Mark Roth and Dr. Jonathan Alder, Department of Physiology and Developmental Biology
Conditional cell lines are widely used throughout biochemical research. The basic concept is that you can delete a gene you are studying upon the addition of a drug, to cells in culture, and then use the knockout cells to study the genes effects. This process has been facilitated by the advent of the CRISPR/Cas9 system that allows a broad range of genome editing in living cells. Cas9 introduces a double strand break in DNA at a site specified by the CRISPR (guide RNA), and by changing the CRISPR sequence researchers can introduce these double strand breaks almost wherever they want. This in turn allows them to take advantage of a specific repair mechanism, called Homologous Recombination) to make changes to the DNA. The problem is that this repair pathway is rare and often outcompeted by the less reliable mutation prone Nonhomologous end joining (NHEJ). By creating a new construct, we can insert modified genes into the genome in an already reliable method, called Flipping In, that will allow us to then take advantage of cells’ more common repair method, NHEJ, to delete the endogenous version of our gene of interest. Finally, because of the construct we created we can delete our modified gene upon the addition of a drug. In this method we create a reliable method to create conditional genes that does not rely on a rare repair pathway.

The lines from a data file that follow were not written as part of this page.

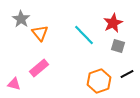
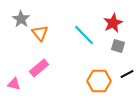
orange hexagon: rotated 20 degrees clockwise
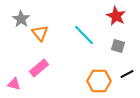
red star: moved 3 px right, 7 px up; rotated 18 degrees counterclockwise
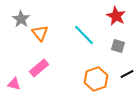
orange hexagon: moved 3 px left, 2 px up; rotated 20 degrees counterclockwise
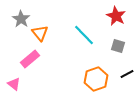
pink rectangle: moved 9 px left, 9 px up
pink triangle: rotated 24 degrees clockwise
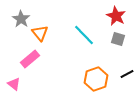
gray square: moved 7 px up
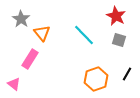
orange triangle: moved 2 px right
gray square: moved 1 px right, 1 px down
pink rectangle: rotated 18 degrees counterclockwise
black line: rotated 32 degrees counterclockwise
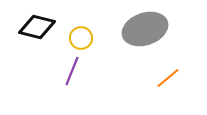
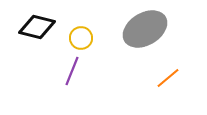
gray ellipse: rotated 12 degrees counterclockwise
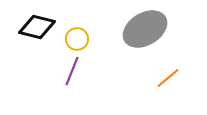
yellow circle: moved 4 px left, 1 px down
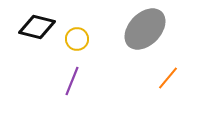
gray ellipse: rotated 15 degrees counterclockwise
purple line: moved 10 px down
orange line: rotated 10 degrees counterclockwise
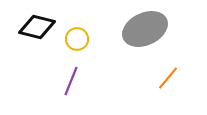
gray ellipse: rotated 21 degrees clockwise
purple line: moved 1 px left
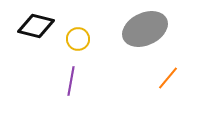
black diamond: moved 1 px left, 1 px up
yellow circle: moved 1 px right
purple line: rotated 12 degrees counterclockwise
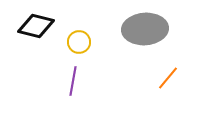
gray ellipse: rotated 21 degrees clockwise
yellow circle: moved 1 px right, 3 px down
purple line: moved 2 px right
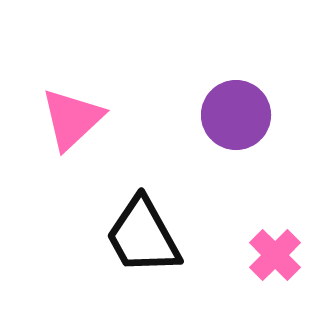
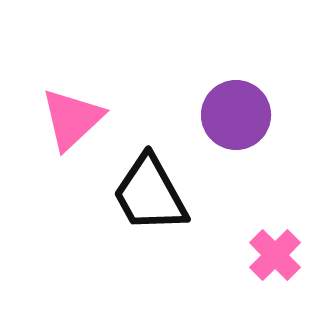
black trapezoid: moved 7 px right, 42 px up
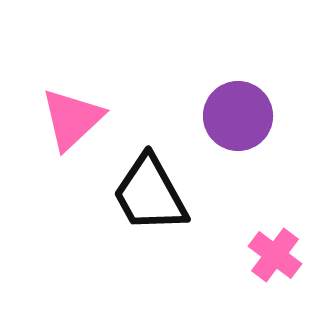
purple circle: moved 2 px right, 1 px down
pink cross: rotated 8 degrees counterclockwise
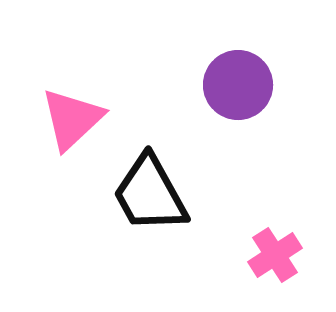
purple circle: moved 31 px up
pink cross: rotated 20 degrees clockwise
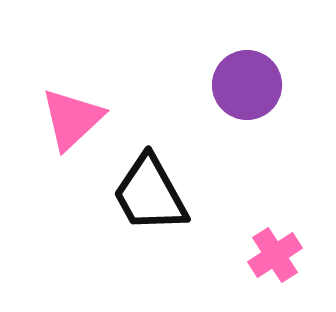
purple circle: moved 9 px right
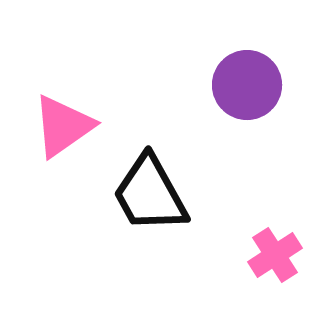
pink triangle: moved 9 px left, 7 px down; rotated 8 degrees clockwise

Our goal was to create a novel construct to introduce our desired conditional gene. This method would simplify the genome editing that was necessary, by allowing us to do more molecular biology and less in vivo genome editing. The plan was to create a plasmid construct that could be inserted into the genome using the Flip Recombinase system. Our plasmid construct would have an easily edited site flanked by two LoxP sites (recognized by Cre recombinase that can be used to delete DNA between LoxP sites). Downstream of this site and before the 3’ LoxP site we inserted three ribosome dissociation regions to prevent further transcription. After the 3’ LoxP site we inserted the zsGreen gene. The theory is that when your gene is being expressed zsGreen isn’t When you add Cre Recombinase your gene is excluded from the genome and zsGreen is transcribed instead, acting as a reporter of successful deletion (FIGURE 1A).
To test the success of our construct we introduced RFP into the MCS using a Gibson assembly. Using Flip recombinase, we introduced the purified plasmid into the genome of HEK293 cells. After selection, we observed almost 100% RFP expression and very little zsGreen expression (FIGURE 1B). Upon the addition of Cre Recombinase these conditions switched and we saw little residual RFP expression and almost 100% GFP expression (FIGURE 1B-C).
To Further validate this construct, we tested it with hTERT. This construct works in conjunction with the CRISPR/Cas9 system. By engineering a CRISPR resistant version of hTERT, we were able to delete the endogenous copy of hTERT using a CRISPR targeting the catalytic region of hTERT, after the introduction of our construct into the genome. This effectively made or cell line dependent on our exogenous copy of hTERT. This was confirmed by sequencing. We used microscopy, Flow cytometry, and Western blotting to confirm the presence of hTERT prior to Cre addition and its absence after Cre addition (FIGURE 2).
We were able to create a novel tool for use in creating conditional cell lines that we validated with a number of different methods including microscopy, flow cytometry, and western blotting. This construct allows the conditional deletion of your gene (upon the addition of Cre), which allows you to study genes vital to a cell’s survivability, or grow up large numbers of cells and simultaneously delete the gene in all of them.